The lake is notorious for wakeboarders and jet-skiers, so I would never fish it much outside the sunrise or sunset hours. As for the bass, they looked like normal largemouth to me and not "sunshine bass", but I could be mistaken. There are also lots of shellcracker beds in the lake (you can smell them). The lake has some weed beds but is not as weedy or trashy as the Winter Park chain has been lately. I only fished a quarter or less of the shoreline and did not explore the coves on the north or south shores. My impression from my visit and from people I know who row on the lake is that it doesn't get much fishing pressure.


----------



## Canoeman (Jul 23, 2008)

Looks like a pretty good morning to me. Not many jetholes at dawn.


----------



## jdefishin (Jun 8, 2010)

i live in orlando and used to fish Fairview quite a bit... most of the bass i caught out there were in 10-25 ft. of water, or at least that is where most all of the quality fish i weighed at tournaments came from. a few years ago, they sprayed it to try and get rid of some of the weedgrowth; long story short, they f$#@ed the entire lake's vegetation up and turned it into a barren wasteland for a while... looks like some of it is starting to come back, but it will never be the same as it used to be... going out there in 2 or 3 hours and catching over 50 legal bass...

Jack


----------



## deerfly (Mar 10, 2007)

damn son, looks like you're on 'em pretty good now


----------



## jeross (Jun 6, 2009)

I have returned to fish the lake with similar results.

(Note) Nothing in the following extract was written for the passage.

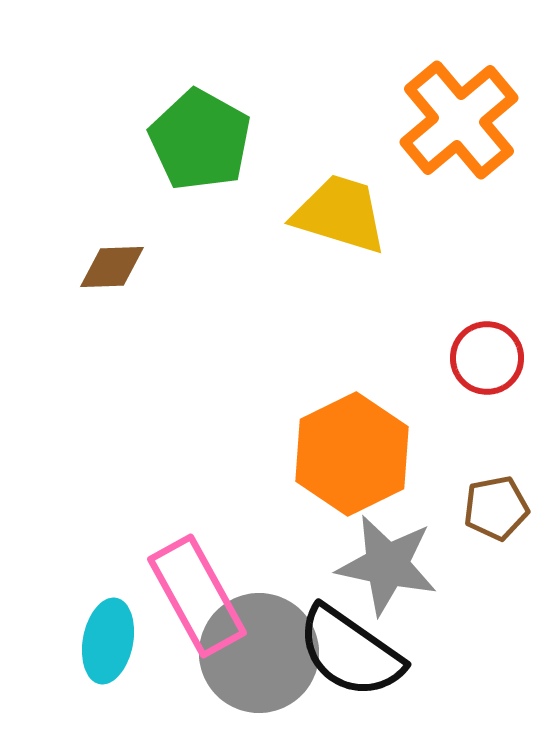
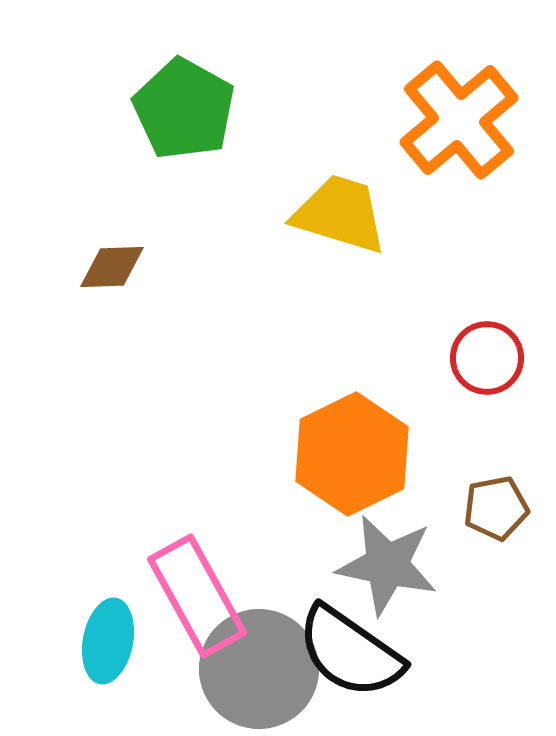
green pentagon: moved 16 px left, 31 px up
gray circle: moved 16 px down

But (as Jack warned) there is a notice posted that the city will be spraying the lake for weeds next week. I'm not happy and also a bit puzzled, as there doesn't seem to be any weed problem at all.


----------



## oysterbreath (Jan 13, 2009)

A coworker of mine has a house on that lake. I've fished it once.The east shore line of the lower bowl is nice. there are a lot of bass that get up on the flats there. I have never fished the main bowl or the middle bowl. It IS a jet ski haven though. The worst kinda jet ski people too. There are 3 lakes on my "just leave it to the jetholes and skijerks!

1.) Lake Ivanho (used to be a fun spot but no more. I had to threaten to beat someones butt there one day and that was it for me!)
2.) Lake underhill (not as bad as it used to be)
3.) Lake Fairview


----------



## choppercity47 (Jul 30, 2007)

ivanhoe beats underhill imo


----------